Boy had appeared outside the cell several minutes ago, staring at Jake and mouth breathing through a half-smile that revealed widely spaced front teeth. Ragged denim cut-off shorts hung crookedly on his hips under a faded Hawaiian-print shirt. Thick, blunt-cut black hair swept back from a forehead, just above bushy eyebrows over the close-set eyes. Jake stared back, thinking that if all the evolutionists needed to prove their point was a missing link, he might be able to help them out.
“You have a name, Boy?” Jake asked. “I mean, besides ‘Boy?’”
“Uh-huh. You wanna know what it is?” He dropped his eyes so Jake did too, noting that the great toe on Boy’s foot, bare in flip-flops, was considerably smaller than the one next to it. Black hair curled over these toes and whorled over thick calves, pelt-like.

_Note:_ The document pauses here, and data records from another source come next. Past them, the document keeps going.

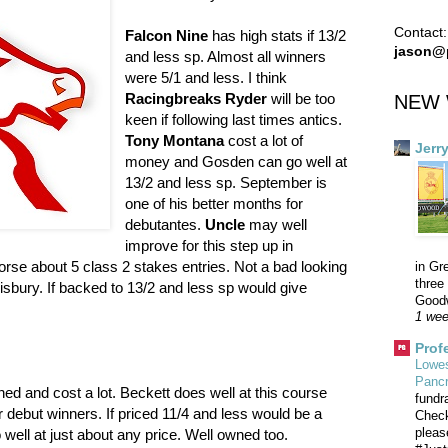
Contact:
Falcon Nine
has high stats if 13/2
jason@
and less sp. Almost all winners
were 5/1 and less. I think
Racingbreaks Ryder
will be too
NEW 
keen if following last times antics.
Tony Montana
cost a lot of
Jerr
money and Gosden can go well at
13/2 and less sp. September is
one of his better months for
debutantes.
Uncle
may well
improve for this step up in
orse about 5 class 2 stakes entries. Not a bad looking
in Gr
three 
lisbury. If backed to 13/2 and less sp would give
Goodw
1 wee
Prof
Lowes
Panc
ned and cost a lot. Beckett does well at this course
fundr
r debut winners. If priced 11/4 and less would be a
Check
pleas
 well at just about any price. Well owned too.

“If you want to tell me. Why does the sheriff always call you Boy if you have another name?”
Boy laughed, a nose-snuffling procedure Jake didn’t care to examine too closely. “Cause he don’t like my name.”
“What is it?”
“Carvel.” He snuffled again.
“You’re named for your father and he doesn’t like your name?”
“He ain’t my Pa, Carvel ain’t. He’s my uncle.”
“So you just work for Sheriff Harden—Carvel?”
“What would you like me to call you, Carvel or Boy?”
“Call me Boy. Sheriff is mad at my ma for me bein’ named Carvel.”
“So, did you want something? You already took my tray, you know. It was good food too, especially the cobbler. Sheriff’s wife make the cobbler?” Jake asked, wondering if the family style workings of this lock-up were patterned after Sheriff Taylor’s jail in Mayberry.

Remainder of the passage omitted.